Herbaceous peonies are sold as dormant bare root tubers which are 3 to 4 year old plants. Each tuber should be firm with 3 to 5 “eyes” or buds. These look like the eyes on potatoes and like potatoes, the buds are where the plants will grow from. To plant your tuber, dig a hole that is 2 feet wide and 2 feet deep. Amend the soil with compost. Create a mound of soil in the middle of the hole that rises to within 2 inches of the top of the hole. Place the tuber on top of the mound with the eyes pointing up and the roots going down the sides of the mound. Carefully backfill the hole making sure that the buds on the tuber are no more than 2 inches below the surface of the soil. If you plant your tuber too deep, the plant will not bloom.
Tree peonies are always sold in containers. Herbaceous peonies are also sometimes sold in containers. Dig a hole that is as deep as the container and 2 feet wide. Gently remove the plant from its container. Do not pull on the plant to remove it. Either tap the container to loosen the soil or what I do is to turn the container on its side and gently roll it back and forth. That loosens the soil enough that the plant and root ball will easily slide out of the container.
Place the root ball in the hole. Then backfill the hole making sure that the surface of the root ball is at the surface of the surrounding soil and not buried.
If you are planting more than one peony, make sure to plant them 3 to 4 feet apart to give each one room for its roots to grow and not compete with neighboring plants. Most peonies will have only a few flowers the following spring. They take a year or two before they start blooming profusely.
How to Care for Your Peonies
Peonies are very easy to care for. Give them a side-dressing of compost after they finish blooming and an inch of water (or rain) each week throughout the growing season. Probably the most important thing you can do for your herbaceous peonies to provide support to the heavy blossoms. Most people use “peony rings” which are circular supports with three legs that are set into the ground when the plants start to sprout in the spring. The plants grow up through the supports, eventually hiding them. After blooming, the fading flowers should be removed.

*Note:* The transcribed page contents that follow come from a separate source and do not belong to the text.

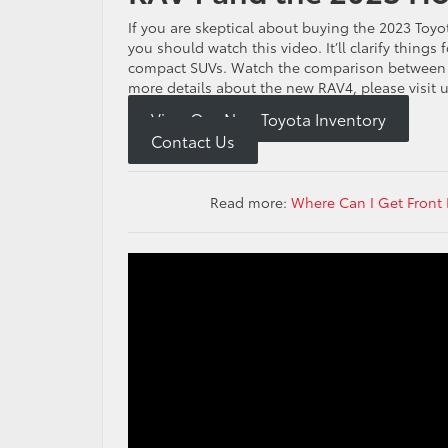
If you are skeptical about buying the 2023 Toy
you should watch this video. It’ll clarify thing
compact SUVs. Watch the comparison between t
more details about the new RAV4, please visit u
View Our New Toyota Inventory
Contact Us
Read more:
Where Can I Get Front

In the fall, cut the dying foliage of the herbaceous peonies to the ground and remove it. Tree peonies will lose their leaves. Leave the wooden stems, but remove the fallen leaves. Leaving dead plant material in your garden is an invitation to pests to make themselves at home and hibernate over the winter.
Do Ants Harm Peonies?
Every year you will see ants on your peony buds. Don’t be alarmed. They won’t harm the buds or flowers. Peony buds secrete a sweet nectar that attracts the ants. That’s all that they are after. It used to be believed that the ants were necessary to remove the nectar before it hardened and prevented the buds from opening. This is not true. Also not true is the belief that peonies need ants to bloom.
How to Divide Peonies
Peonies prefer to grow undisturbed. They don’t need dividing, especially the tree peonies which can’t be divided because they are grafted. But occasionally, peonies need to be transplanted or divided. This is best done in the fall, 6 weeks before the ground freezes.
To divide them, cut all of the foliage down to the ground, then carefully dig up the clump. Using a hose, wash all of the soil off of the tubers. Using a sharp knife, cut the tuber into pieces making sure that each piece has 3 to 5 buds. Discard any pieces that are dead or diseased. Then replant each division as described above. It could take up to two years for the divisions to start blooming. Peonies do not like being moved or divided!